0000 Xxxxxxxx Xxxxxxxx Xxxxx
Xxxxxxxx, Xxxx 00000
(Individually and collectively "Borrower")
Infotopia, Inc.
0000 Xxxxxxxx Xxxxxxxx Xxxxx
Xxxxxxxx, Xxxx 00000
(Individually and collectively "Guarantor")
Vitaquest International, Inc.
0 Xxxxxxxxx Xxxxx
Xxxx Xxxxxxxx, X.X. 00000
(Hereinafter referred to as "VITAQUEST")
To induce VITAQUEST to make, extend or renew loans, advances, credit, or other
financial accommodations to or for the benefit of Borrower, to consent to the
assignment by Guarantor to Borrower of Guarantor's rights and liabilities under
that certain letter of intent dated November 6, 2001, as amended, among
Borrower, Guarantor and VITAQUEST (the "LOI"), and in consideration of loans,
advances, credit, or other financial accommodations made, extended or renewed to
or for the benefit of Borrower, Guarantor hereby absolutely, irrevocably and
unconditionally guarantees to VITAQUEST and its successors, assigns and
affiliates the timely payment and performance of all liabilities and obligations
of Borrower to VITAQUEST and its affiliates, including, but not limited to, all
obligations under any notes, loan agreements, security agreements, letters of
credit, swap agreements (as defined in 11 U.S. Code Section 101), instruments,
accounts receivable, contracts, drafts, leases, chattel paper, indemnities,
acceptances, repurchase agreements, overdrafts, and the Loan Documents defined
below, however and whenever incurred or evidenced, whether primary, secondary,
direct, indirect, absolute, contingent, due or to become due, now existing or
hereafter contracted or acquired, and all modifications, extensions and renewals
thereof, (collectively, the "Guaranteed Obligations").
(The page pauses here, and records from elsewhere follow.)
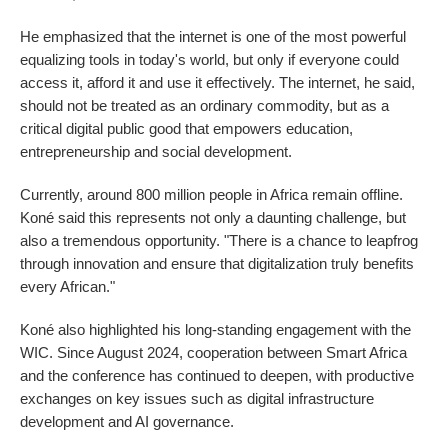
He emphasized that the internet is one of the most powerful
equalizing tools in today's world, but only if everyone could
access it, afford it and use it effectively. The internet, he said,
should not be treated as an ordinary commodity, but as a
critical digital public good that empowers education,
entrepreneurship and social development.
Currently, around 800 million people in Africa remain offline.
Koné said this represents not only a daunting challenge, but
also a tremendous opportunity. "There is a chance to leapfrog
through innovation and ensure that digitalization truly benefits
every African."
Koné also highlighted his long-standing engagement with the
WIC. Since August 2024, cooperation between Smart Africa
and the conference has continued to deepen, with productive
exchanges on key issues such as digital infrastructure
development and AI governance.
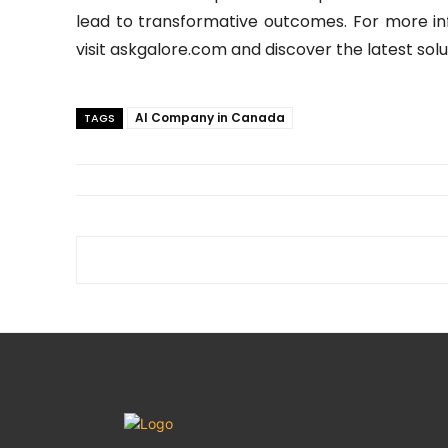
lead to transformative outcomes. For more in
visit askgalore.com and discover the latest solu
AI Company in Canada
TAGS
Guarantor further covenants and agrees:
GUARANTOR'S LIABILITY. This Guaranty is a continuing and unconditional guaranty
of payment and performance and not of collection. The parties to this Guaranty
are jointly and severally obligated hereunder. This Guaranty does not impose any
obligation on VITAQUEST to extend or continue to extend credit or otherwise deal
with Borrower at any subsequent time. This Guaranty shall continue to be
effective or be reinstated, as the case may be, if at any time any payment of
the Guaranteed Obligations is rescinded, avoided or for any other reason must be
returned by VITAQUEST, and the returned payment shall remain payable as part of
the Guaranteed Obligations, all as though such payment had not been made. Except
to the extent the provisions of this Guaranty give VITAQUEST additional rights,
this Guaranty shall not be deemed to supersede or replace any other guaranties
given to VITAQUEST by Guarantor; and the obligations guaranteed hereby shall be
in addition to any other obligations guaranteed by Guarantor pursuant to any
other agreement of guaranty given to VITAQUEST and other guaranties of the
Guaranteed Obligations.
CONSENT TO MODIFICATIONS. Guarantor consents and agrees that VITAQUEST may from
time to time, in its sole discretion, without affecting, impairing, lessening or
releasing the obligations of Guarantor hereunder: (a) extend or modify the time,
manner, place or terms of payment or performance and/or otherwise change or
modify the credit terms of the Guaranteed Obligations or the Loan Documents; (b)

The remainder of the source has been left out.